Die gerahmte Kohlezeichnung, die hier zu sehen ist, kann ähnlich gelesen werden: Ein Umschlag , der etwas beinhaltet, was wir nicht sehen oder lesen können, der jedoch so brisant zu sein scheint, dass er eine solch martialische Geste des Durchbohrens mit einem Messer provozierte, um ihn zu befestigen. Das Bild wirkt eher wie eine Einstellung aus einem Abenteuer-Cartoon. Die Handlung, die sich davor und danach abspielte, wird jedoch ausgelassen – es ist nur die Geste selbst, die bleibt.

Auch dem Zeichenmaterial des verkohlten Holzes sowie dem Motiv selbst sind der Verfall eingeschrieben. Durch dessen Präsentation am frei zugänglichen und ungeschützten Ort des schwarzen Brettes wird die Arbeit sowohl dem Wetter als auch dem/der Passant:in ausgesetzt. Hier wird über das Ausstellen selbst nachgedacht.

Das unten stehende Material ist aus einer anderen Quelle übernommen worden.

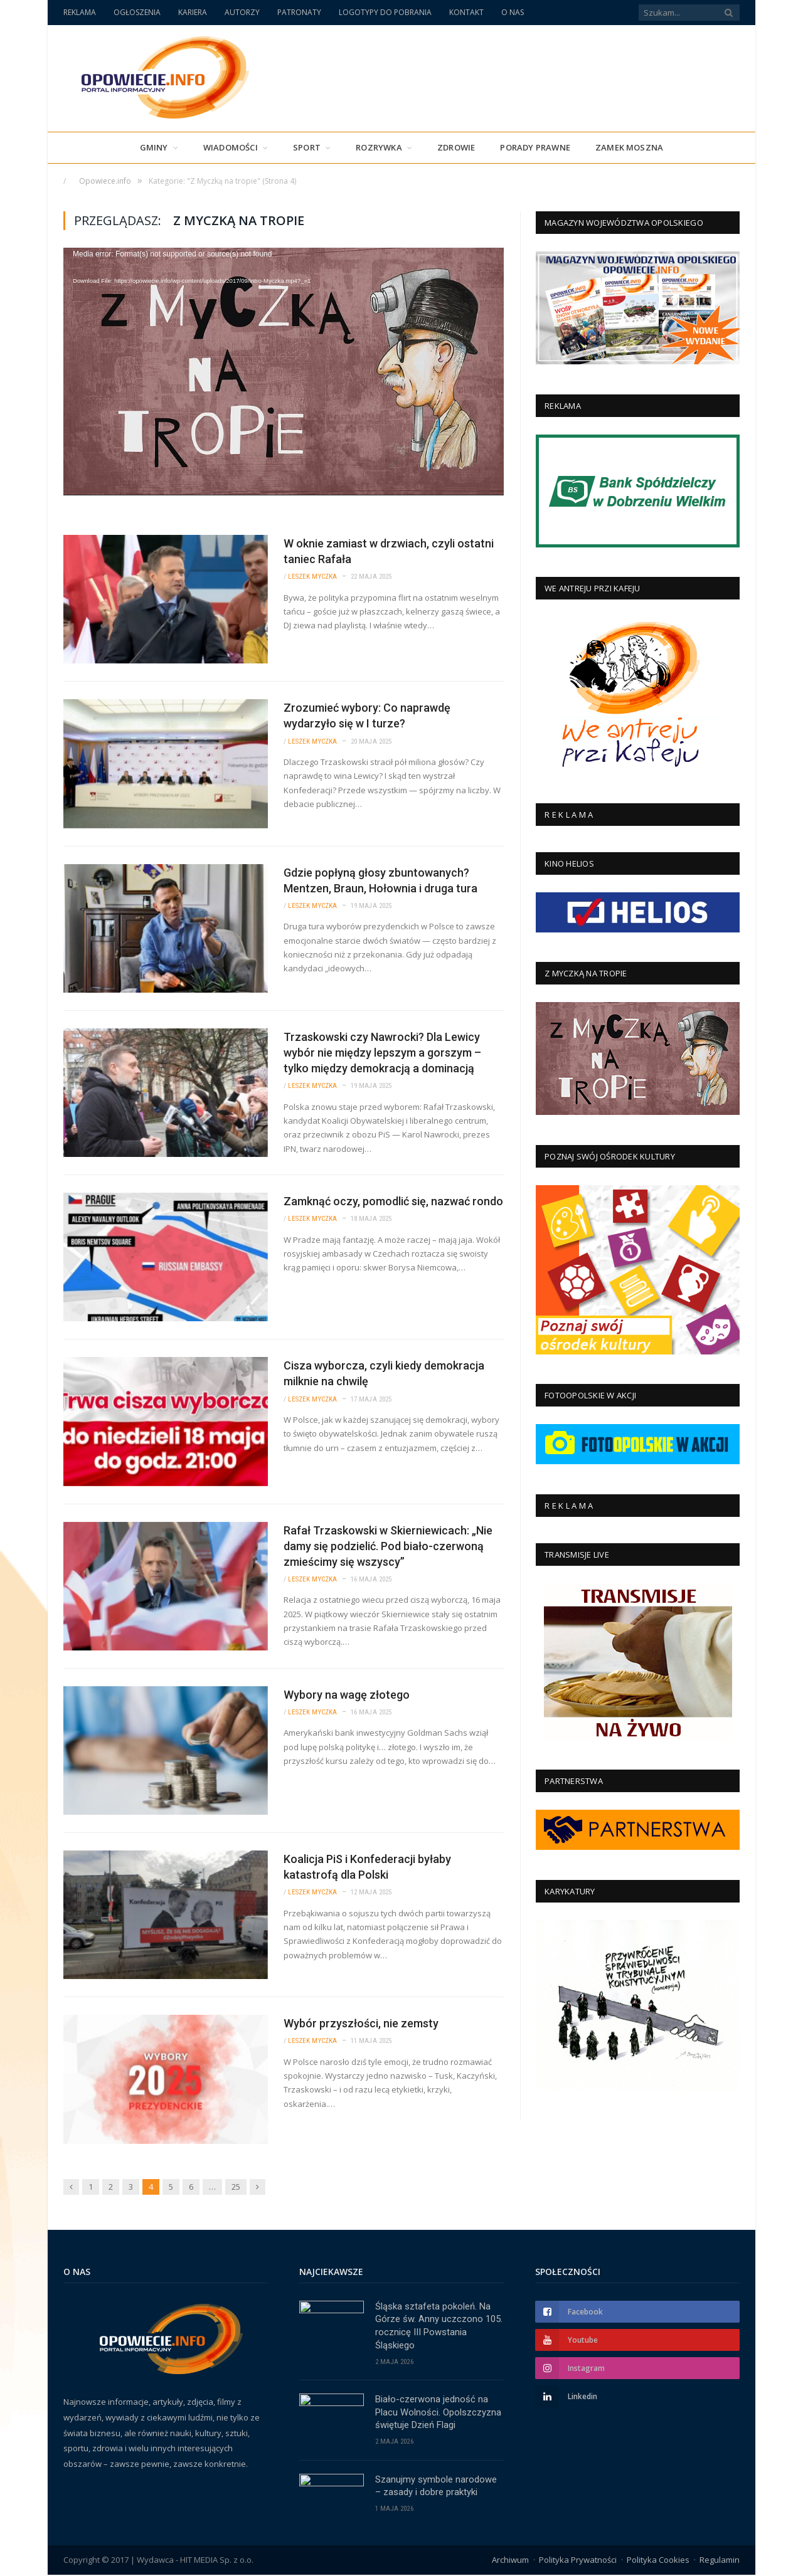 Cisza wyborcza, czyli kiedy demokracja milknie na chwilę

Unserer E-Mail-Aussendung war ein Foto des Schauspielers Christoph Waltz in Rückansicht angehängt, das der Künstler bei einer zufälligen Begegnung im Tiergarten aufnahm. Aus einem Reflex heraus, dem Schauspieler einen Kommentar zu entlocken, warf er seine Kopfhörer vor ihm auf den Boden. Leider blieb die gewünschte Reaktion aus, dafür war Carl-Oskar noch eine Woche später euphorisiert und guter Laune von diesem Zusammentreffen.

Ohne die häufig äußerst problematischen und prekären Verhältnisse im Kunstfeld relativieren zu wollen, sind es manchmal doch nicht die von langer Hand geplanten Dinge, die am interessantesten sind, sondern die spontanen, die aus solchen Situationen entstehen. Und selbst dann sind die Reaktionen andere – eine Woche gute Laune klingt für mich schöner als ein „Entschuldigung, Sie haben etwas fallen lassen“ von einem bekannten Schauspieler.